Die Widerrufung dieser Benefits lässt mehr als eine halbe Million Menschen in einer verletzlichen Situation zurück.

Organisations, die sich für die Rechte von Migranten einsetzen, haben die Maßnahme als „inhuman“ und als eine „massive Kriminalisierung von Personen, die die festgelegten rechtlichen Wege beschritten haben“, bezeichnet.

Darüber hinaus warnen sie, dass diese Entscheidung das Vertrauen in das US-amerikanische Einwanderungssystem untergräbt, indem sie diejenigen bestraft, die die vom Staat festgelegten Anforderungen erfüllt haben.

Häufig gestellte Fragen zur Aufhebung des humanitären Parole durch die Trump-Administration

Was ist das humanitäre Parole und warum wurde es von Trump aufgehoben?

Humanitäres Programm ist eine temporäre Erlaubnis, die Migranten aus bestimmten Ländern die Einreise und den legalen Aufenthalt in den USA mit Arbeitserlaubnis ermöglicht. Die Trump-Administration hob dieses Programm auf und argumentierte, dass es nicht gelungen sei, die irreguläre Migration zu reduzieren oder die Grenzsicherheit zu verbessern. Die Maßnahme betrifft hauptsächlich Migranten aus Kuba, Haiti, Nicaragua und Venezuela, die nun der Möglichkeit einer Abschiebung ausgesetzt sind, wenn sie keine andere rechtliche Grundlage haben, um im Land zu bleiben.

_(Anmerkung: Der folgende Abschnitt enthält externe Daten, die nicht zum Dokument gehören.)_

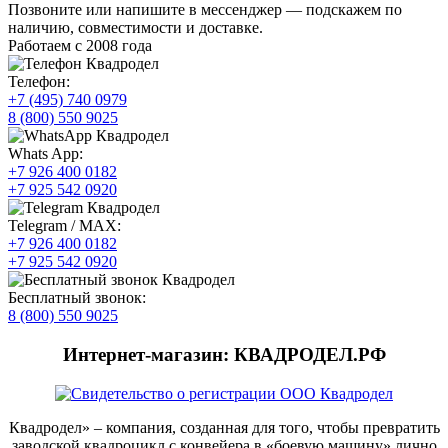
Позвоните или напишите в мессенджер — подскажем по
наличию, совместимости и доставке.
Работаем с 2008 года
Телефон:
+7 (495) 740 0979
8 (800) 550 9025
Whats App:
+7 926 400 0182
+7 925 542 0920
Telegram / MAX:
+7 926 400 0182
+7 925 542 0920
Бесплатный звонок:
8 (800) 550 9025
Интернет-магазин: КВАДРОДЕЛ.РФ
Квадродел» – компания, созданная для того, чтобы превратить
заводской квадроцикл с конвейера в «боевую машину» лично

Wie viele Migranten sind von der Widerrufung des humanitären Parole betroffen?

Die Widerrufung des humanitären Parole betrifft über 530.000 Migranten aus Kuba, Haiti, Nicaragua und Venezuela. Diese Migranten waren während der Amtszeit von Joe Biden unter dem Programm in die Vereinigten Staaten eingereist und sehen sich nun dem Verlust ihres rechtlichen Status und ihrer Arbeitserlaubnisse gegenüber.

Was sollten die von der Aufhebung des humanitären Parole betroffenen Migranten tun?

Die betroffenen Migranten müssen die USA vor dem Ablaufdatum ihres Parole verlassen oder sie sehen sich Abschiebungsverfahren gegenüber. Diejenigen, die keine andere rechtliche Grundlage haben, um zu bleiben, müssen das Land verlassen oder könnten festgenommen und ausgewiesen werden. Einige können rechtlichen Rat suchen, um alternative Migrationsmöglichkeiten zu erkunden.

Welchen Einfluss hat diese Maßnahme auf die kubanische Gemeinschaft in den USA?

Die Widerrufung des humanitären Parole hat erhebliche Auswirkungen auf die kubanische Gemeinde in den USA, da tausende Kubaner, die unter diesem Programm eingereist sind, nun mit der Unsicherheit ihres rechtlichen Status konfrontiert sind. Viele haben die Voraussetzungen für das kubanische Anpassungsgesetz nicht erfüllt, was ihre Möglichkeiten zur Erlangung einer dauerhaften Aufenthaltsgenehmigung erschwert. Diese Maßnahme erhöht das Risiko von massenhaften Abschiebungen innerhalb dieser Gemeinschaft.